NORMAN — The education cluster in and around Norman is key to the city’s ability to attract quality jobs to the area, Oklahoma Secretary of Commerce Larry Parman said.
Parman and several other regional and local experts spoke on economic development Thursday during the 2014 Economic Development Summit at Embassy Suites in Norman.
The University of Oklahoma, Norman’s high-quality public schools and the proximity of area training and education centers such as Moore Norman Technology Center make the city a draw for economy builders who want an educated work force and high quality of life, Parman said.
Parman was the keynote speaker at the summit, which is an annual event hosted by the Norman Economic Development Coalition.
Other speakers included Stuart Graham, vice president of CB Richard Ellis.

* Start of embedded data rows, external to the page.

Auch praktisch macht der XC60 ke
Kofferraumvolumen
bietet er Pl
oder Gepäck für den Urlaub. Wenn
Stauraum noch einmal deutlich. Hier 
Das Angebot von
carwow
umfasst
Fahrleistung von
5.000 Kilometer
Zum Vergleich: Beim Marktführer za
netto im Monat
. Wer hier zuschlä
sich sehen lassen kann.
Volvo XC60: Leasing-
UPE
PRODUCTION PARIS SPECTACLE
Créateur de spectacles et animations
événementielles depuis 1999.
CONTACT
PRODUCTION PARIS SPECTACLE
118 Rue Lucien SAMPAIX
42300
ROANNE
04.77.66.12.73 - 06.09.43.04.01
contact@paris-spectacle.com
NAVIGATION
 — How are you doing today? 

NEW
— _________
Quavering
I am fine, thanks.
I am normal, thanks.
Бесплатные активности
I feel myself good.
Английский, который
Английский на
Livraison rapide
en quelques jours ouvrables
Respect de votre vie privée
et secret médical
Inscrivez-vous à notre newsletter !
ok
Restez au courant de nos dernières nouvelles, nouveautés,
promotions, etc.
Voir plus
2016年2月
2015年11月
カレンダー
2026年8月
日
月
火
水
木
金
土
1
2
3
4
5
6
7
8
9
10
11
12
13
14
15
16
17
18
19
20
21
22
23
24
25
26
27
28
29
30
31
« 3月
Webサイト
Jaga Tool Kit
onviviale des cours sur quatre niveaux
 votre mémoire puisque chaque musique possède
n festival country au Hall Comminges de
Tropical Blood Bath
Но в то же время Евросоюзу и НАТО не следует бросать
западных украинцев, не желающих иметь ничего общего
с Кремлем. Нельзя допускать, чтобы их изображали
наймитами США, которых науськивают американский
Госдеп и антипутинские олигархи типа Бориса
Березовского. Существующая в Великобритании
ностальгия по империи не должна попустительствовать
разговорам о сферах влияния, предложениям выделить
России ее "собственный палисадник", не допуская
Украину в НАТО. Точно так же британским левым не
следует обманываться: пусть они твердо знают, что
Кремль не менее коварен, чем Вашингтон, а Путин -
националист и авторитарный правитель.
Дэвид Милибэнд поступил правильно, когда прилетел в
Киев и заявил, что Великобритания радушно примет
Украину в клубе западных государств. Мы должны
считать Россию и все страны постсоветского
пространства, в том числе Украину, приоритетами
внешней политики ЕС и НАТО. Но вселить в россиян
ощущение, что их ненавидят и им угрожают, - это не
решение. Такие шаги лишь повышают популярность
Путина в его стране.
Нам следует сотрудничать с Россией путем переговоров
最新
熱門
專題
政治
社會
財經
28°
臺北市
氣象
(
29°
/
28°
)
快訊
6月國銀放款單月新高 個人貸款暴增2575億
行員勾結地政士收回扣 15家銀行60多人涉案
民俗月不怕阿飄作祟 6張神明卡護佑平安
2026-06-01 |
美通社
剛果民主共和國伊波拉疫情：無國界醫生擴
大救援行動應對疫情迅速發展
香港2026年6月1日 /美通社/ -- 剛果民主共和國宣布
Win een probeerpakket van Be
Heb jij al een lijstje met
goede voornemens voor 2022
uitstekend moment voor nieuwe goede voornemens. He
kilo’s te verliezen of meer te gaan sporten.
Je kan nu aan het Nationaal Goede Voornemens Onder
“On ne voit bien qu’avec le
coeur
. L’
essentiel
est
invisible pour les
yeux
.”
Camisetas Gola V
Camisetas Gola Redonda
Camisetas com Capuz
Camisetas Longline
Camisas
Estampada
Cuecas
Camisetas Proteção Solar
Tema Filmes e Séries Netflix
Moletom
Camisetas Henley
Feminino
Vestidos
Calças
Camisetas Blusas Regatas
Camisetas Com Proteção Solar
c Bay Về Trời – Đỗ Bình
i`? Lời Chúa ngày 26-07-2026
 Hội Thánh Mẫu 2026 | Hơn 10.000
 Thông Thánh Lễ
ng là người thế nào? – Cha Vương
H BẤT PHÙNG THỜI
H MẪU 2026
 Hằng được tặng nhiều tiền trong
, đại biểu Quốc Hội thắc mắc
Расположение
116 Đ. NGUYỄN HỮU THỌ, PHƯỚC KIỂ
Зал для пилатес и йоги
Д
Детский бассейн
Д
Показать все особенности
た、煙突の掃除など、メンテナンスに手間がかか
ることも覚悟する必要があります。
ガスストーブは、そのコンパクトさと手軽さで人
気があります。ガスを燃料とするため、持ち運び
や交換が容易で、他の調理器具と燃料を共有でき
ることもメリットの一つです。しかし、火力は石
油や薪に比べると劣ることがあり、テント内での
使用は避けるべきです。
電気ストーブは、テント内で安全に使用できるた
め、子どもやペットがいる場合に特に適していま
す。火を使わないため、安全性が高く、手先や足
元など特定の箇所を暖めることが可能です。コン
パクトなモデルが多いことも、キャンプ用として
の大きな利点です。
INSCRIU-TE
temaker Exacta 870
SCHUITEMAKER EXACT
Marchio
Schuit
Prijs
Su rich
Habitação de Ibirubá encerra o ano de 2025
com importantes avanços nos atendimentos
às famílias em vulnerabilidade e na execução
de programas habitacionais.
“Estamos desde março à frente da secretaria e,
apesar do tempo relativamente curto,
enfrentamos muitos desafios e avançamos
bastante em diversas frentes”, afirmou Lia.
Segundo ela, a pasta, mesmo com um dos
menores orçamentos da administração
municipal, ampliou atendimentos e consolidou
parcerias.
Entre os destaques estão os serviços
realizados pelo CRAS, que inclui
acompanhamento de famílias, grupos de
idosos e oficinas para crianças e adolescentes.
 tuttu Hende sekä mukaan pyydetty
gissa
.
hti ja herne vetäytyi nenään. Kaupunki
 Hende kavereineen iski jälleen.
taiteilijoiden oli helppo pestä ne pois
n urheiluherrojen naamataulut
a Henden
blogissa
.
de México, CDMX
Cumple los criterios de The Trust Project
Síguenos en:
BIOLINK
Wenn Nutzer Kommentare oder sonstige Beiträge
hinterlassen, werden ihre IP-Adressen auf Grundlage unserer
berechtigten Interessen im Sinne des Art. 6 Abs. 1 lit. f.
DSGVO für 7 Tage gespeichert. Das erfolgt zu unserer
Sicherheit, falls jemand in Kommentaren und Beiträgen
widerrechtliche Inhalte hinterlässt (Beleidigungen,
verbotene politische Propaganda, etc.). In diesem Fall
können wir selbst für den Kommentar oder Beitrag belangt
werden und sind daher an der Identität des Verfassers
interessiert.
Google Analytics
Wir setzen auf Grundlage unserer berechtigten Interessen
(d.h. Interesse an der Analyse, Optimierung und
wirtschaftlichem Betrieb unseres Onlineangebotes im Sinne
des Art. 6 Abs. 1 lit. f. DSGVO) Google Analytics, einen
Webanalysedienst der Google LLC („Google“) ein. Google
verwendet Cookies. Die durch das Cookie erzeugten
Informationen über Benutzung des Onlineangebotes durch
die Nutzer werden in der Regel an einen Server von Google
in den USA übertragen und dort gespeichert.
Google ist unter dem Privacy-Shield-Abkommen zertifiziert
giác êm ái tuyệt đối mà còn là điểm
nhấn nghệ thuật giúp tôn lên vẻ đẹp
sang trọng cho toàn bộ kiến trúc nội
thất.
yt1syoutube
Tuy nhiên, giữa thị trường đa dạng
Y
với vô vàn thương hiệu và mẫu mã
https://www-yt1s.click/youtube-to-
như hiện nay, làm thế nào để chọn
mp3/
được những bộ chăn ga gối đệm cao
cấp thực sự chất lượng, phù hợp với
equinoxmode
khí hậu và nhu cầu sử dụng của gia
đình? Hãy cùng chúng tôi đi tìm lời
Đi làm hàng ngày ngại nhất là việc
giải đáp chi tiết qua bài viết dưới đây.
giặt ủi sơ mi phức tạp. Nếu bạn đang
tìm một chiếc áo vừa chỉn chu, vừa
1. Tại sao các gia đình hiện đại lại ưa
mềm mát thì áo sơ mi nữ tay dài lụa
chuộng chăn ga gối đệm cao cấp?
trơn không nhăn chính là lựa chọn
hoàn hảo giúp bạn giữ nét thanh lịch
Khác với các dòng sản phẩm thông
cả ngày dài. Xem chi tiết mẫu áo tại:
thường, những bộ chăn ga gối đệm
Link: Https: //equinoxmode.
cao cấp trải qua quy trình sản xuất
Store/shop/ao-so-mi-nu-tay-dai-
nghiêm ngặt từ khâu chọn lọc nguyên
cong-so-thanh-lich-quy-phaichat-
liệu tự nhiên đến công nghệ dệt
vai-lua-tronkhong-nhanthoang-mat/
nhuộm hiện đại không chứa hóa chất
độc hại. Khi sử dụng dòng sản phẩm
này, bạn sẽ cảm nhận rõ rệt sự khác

Graham spoke about trends in the retail market for the Oklahoma City metro area, which includes Norman.
Graham said with the University North Park Corporate Centre and Industrial Park coming online soon, businesses will be drawn to the area. Having building sites ready to go next to OU’s Max Westheimer Airport creates an easy choice for businesses looking for a new home.
“You’re going to start to have larger corporations like GE coming to Norman now that the product is available,” Graham said of the business park.
Both Graham and Parman said competition is steep for businesses that bring jobs to a location. That means there are some highly subsidized markets out there.
Parman said there are two essential theories in how to compete for businesses that are job creators.
One is to be a magnet. While high quality of life, an educated work force and low cost of living are desirable elements, policy creates a further draw.
Highly regulated states and cities with high taxes have to use the alternative: they buy businesses through the use of incentives.